Mit Kardinal Kasper hat die Ökumene der Weltkirche über viele Jahre ein geschätztes Gesicht erhalten. Es war eindrucksvoll, wenn er von den nicht an zwei Händen abzuzählenden aktuellen Dialogen des Heiligen Stuhls mit anderen Kirchen und kirchlichen Gemeinschaften berichtete. So wie er sich bei diesen Gemeinschaften als Bruder unter Brüdern aufgehoben fühlte, so war er in der Welt unterwegs. Kardinal Kasper hat in den Jahren seines römischen Wirkens mehrfach die Welt umrundet, im Dienste der Ökumene. Seine Gesprächspartner würdigen ihn als eine Person, der eine „Ökumene des Herzens" ausstrahle. Ich möchte hinzufügen: Das ökumenische Gespräch, die Versöhnung zwischen den Konfessionen ist Walter Kaspers Herzensanliegen. Gerade für Papst Johannes Paul II. hat er viele Wege bereitet, die Papst Benedikt XVI. in Kontinuität übernommen hat. Dabei denke ich vor allem an seine äußerst erfolgreichen Annnäherungen an die griechisch-orthodoxe Kirche, an die Patriarchate der Armenier in Etchmiadzin und Sis und nicht zuletzt an seinen vorsichtigen, mutigen und von tiefer Überzeugung der notwendigen Aussöhnung getragenen Dialog mit der russisch-orthodoxen Kirche von Moskau. Bei aller Internationalität hielt Walter Kasper immer die Erinnerung an die Reformation wach. Bei der Evangelischen Kirche in Deutschland war und ist er ein gern gesehener Gesprächspartner dem gegenüber man den Mut hat, ihm Sorgen anzuvertrauen.
Der Name Walter Kasper ist aber auch unverbrüchlich mit der Aussöhnung mit dem Judentum verbunden. Die Beziehungen zum Judentum sind im Vatikan dem Päpstlichen Rat für die Einheit der Christen zugeordnet. Kardinal Kasper hat das Wort geprägt, dass es im Aussöhnungsprozess, den die katholische Kirche mit dem Judentum durch das Zweite Vatikanische Konzil angestoßen hat, keine Wende von der Wende geben dürfe.

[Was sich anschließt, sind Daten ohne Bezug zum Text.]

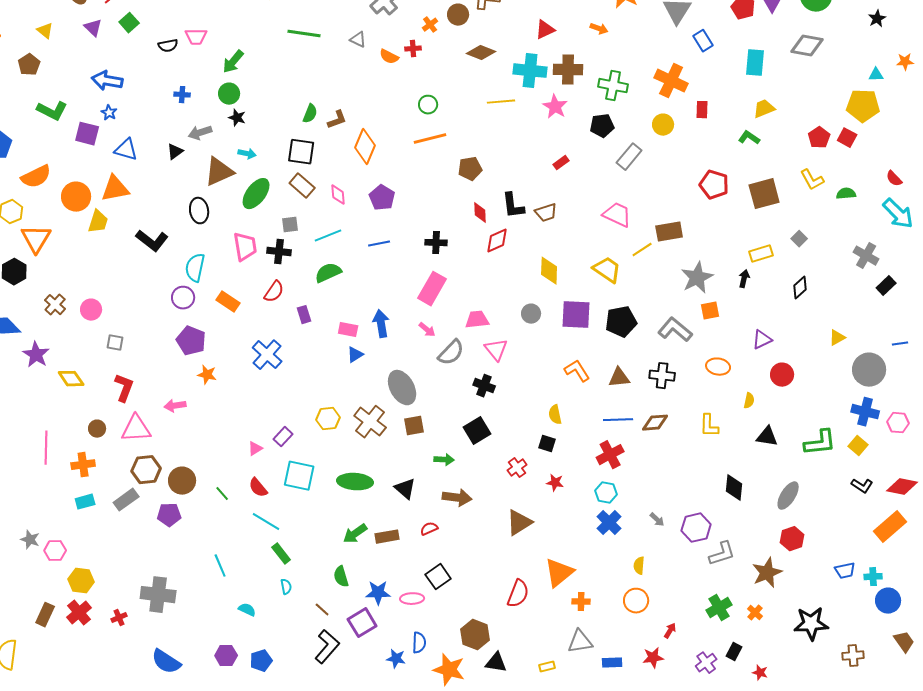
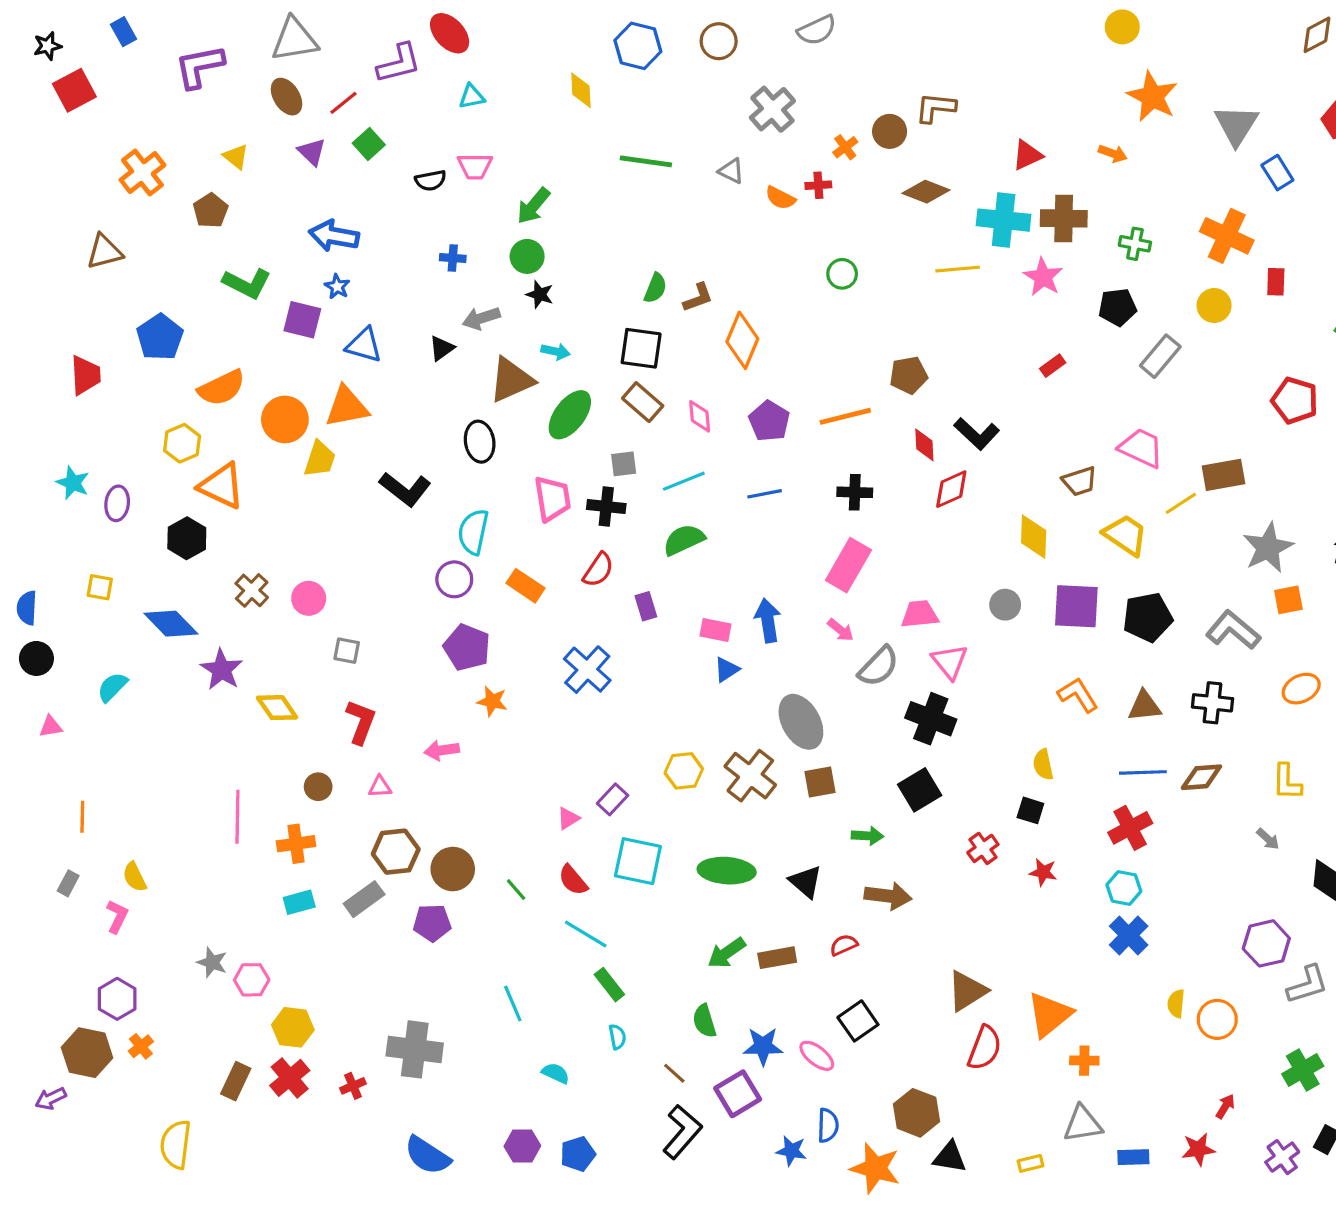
green cross: (613, 86) -> (1135, 244), size x0.7
orange line: (430, 139) -> (845, 416), moved
black L-shape: (513, 206) -> (977, 434), turned -40
brown trapezoid: (546, 213) -> (1080, 481), moved
orange triangle: (36, 239) -> (222, 486), turned -36
orange ellipse: (718, 367) -> (1301, 689), turned -35
black cross: (484, 386) -> (931, 719), size x1.4
pink triangle: (136, 429) -> (380, 787), size x0.5
gray arrow: (657, 520) -> (1268, 839), moved
brown triangle: (519, 523) -> (967, 991), moved
pink ellipse: (412, 599) -> (817, 1056), turned 40
orange circle: (636, 601) -> (1217, 1019), moved

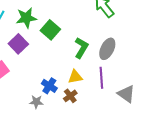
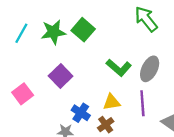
green square: (50, 30) -> (83, 30), moved
purple square: (18, 44) -> (61, 76), moved
green L-shape: (81, 48) -> (119, 68), turned 100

Die katholische Kirche ist – und daran hat Walter Kasper in seinen römischen Jahren unermüdlich und äußerst verdienstvoll, ja selbstlos gearbeitet – unwiderruflich zum Dialog mit dem Judentum verpflichtet. So wurde Kardinal Kasper für den Vatikan der wichtigste Vermittler auf diesem manchmal nicht einfachen Weg. Rabbinerkonferenzen weltweit, Jüdische Gesellschaften und Stiftungen und vor allem das Oberrabbinat von Jerusalem sehen in Kardinal Kasper die lebendige Brücke in den Vatikan. Das Wirken von Kardinal Kasper kann man nur so zusammenfassen: Er war und ist Brückenbauer im besten Sinne des Wortes. Dialog ist für Walter Kasper zur Lebensaufgabe geworden.
Die Kirche in Deutschland und die Weltkirche sind Walter Kardinal Kasper zu tiefem Dank und hohem Respekt für seine Arbeit verpflichtet. Mit seinem heutigen Rücktritt hinterlässt er eine Lücke und ein Erbe. Dieses Erbe ist der Mutterboden für die weiteren theologischen Dialoggespräche in der Ökumene und mit dem Judentum. Ich wünsche mir sehr, dass dieser Boden weiter gut bestellt wird. Wahrheit in Nächstenliebe hat Walter Kasper tatsächlich und in tiefster Überzeugung gelebt."